Special collections libraries are a strange and wonderful world, full of odd collections and even odder researchers. We chose a handful of our favorites.
This private society for bibliophiles on Manhattan’s Upper East Side features an entire library of books about books. Featuring topics ranging from printing techniques to histories of the book to examples of especially fine bindings, this library is a bibliophile’s playground.
This special collections library at Bowling Green State University in Ohio is something of a legend among librarians. Their collections include over 10,000 comic books and graphic novels, an array of materials related to the Miss America pageant, a Pokemon collection, Star Trek memorabilia, and a collection of vintage paperbacks.
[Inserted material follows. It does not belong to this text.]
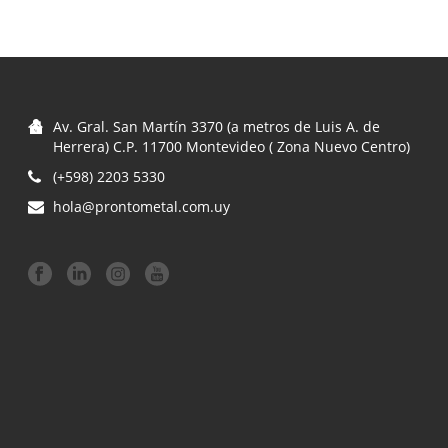
Av. Gral. San Martín 3370 (a metros de Luis A. de
Herrera) C.P. 11700 Montevideo ( Zona Nuevo Centro)
(+598) 2203 5330
hola@prontometal.com.uy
This culinary history collection at NYU’s Fales Library includes many gems, including the 3500-volume library of cookbooks from Gourmet magazine.
Indiana University’s amazing special collections facility in Bloomington has 16,000 miniature books, along with a huge collection of puzzles and many other oddities. Their exhibits are also top notch; it’s worth a visit if you’re passing through Indiana.
Established in 1932, the Folger is an impressive research institution in Washington, D.C. that collects materials related to Shakespeare and the early modern period.
Barnard College is a liberal arts college for women, so it’s no surprise that their zine collection focuses on zines written by women. They also make a special effort to collect zines by women of color.
An archive about punk music is pretty specific—but what about an entire archive about the punk scene in Washington, D.C.? It’s in the works under the auspices of the D.C. Public Library.
Swarthmore College, in the Philadelphia suburbs, hosts this collection dedicated to peace activism and related materials. They have a great collection of political buttons, among other things. Their collections complement the Quaker-related collections of the Friends Historical Library, which is also housed at Swarthmore.
Many special collections libraries are organized by region, like the Center for Southwest Research at the University of New Mexico. The Center collects materials on the Southwestern United States and Latin America, and it’s located in Albuquerque.
Based at the University of Texas at Austin, the Harry Ransom Center collections of cultural materials include a truly impressive array of manuscripts and works-in-progress by some of the world’s greatest writers and artists to help provide insight into the creative process.
Entire collections dealing with a religious group are not uncommon. This library in Center City Philadelphia documents the history of the Presbyterian Church (USA), one of the largest Protestant denominations in the United States.
Many large universities with music departments have dedicated music libraries, but Juilliard is arguably the best-known music and performing arts institution in the country. The library includes scores, sound recordings, and books on music, dance and drama.
The Human Sexuality Collection at Cornell University documents sexual history, especially lesbian and gay history and the history of pornography. The collection includes published and unpublished materials in the form of written works, photographs, video, and oral histories.
Many large corporations maintain their own archives to document and celebrate their company history. Materials from the Walt Disney Archives are frequently exhibited to the public in southern California and beyond.
It’s hard to pick just one of the Smithsonian’s libraries, but this one contains a plethora of cool science-related collections, from zoology to mineralogy to volcanology. The library collections support research on the natural history specimens maintained by the museum, but they’re also open to outside researchers.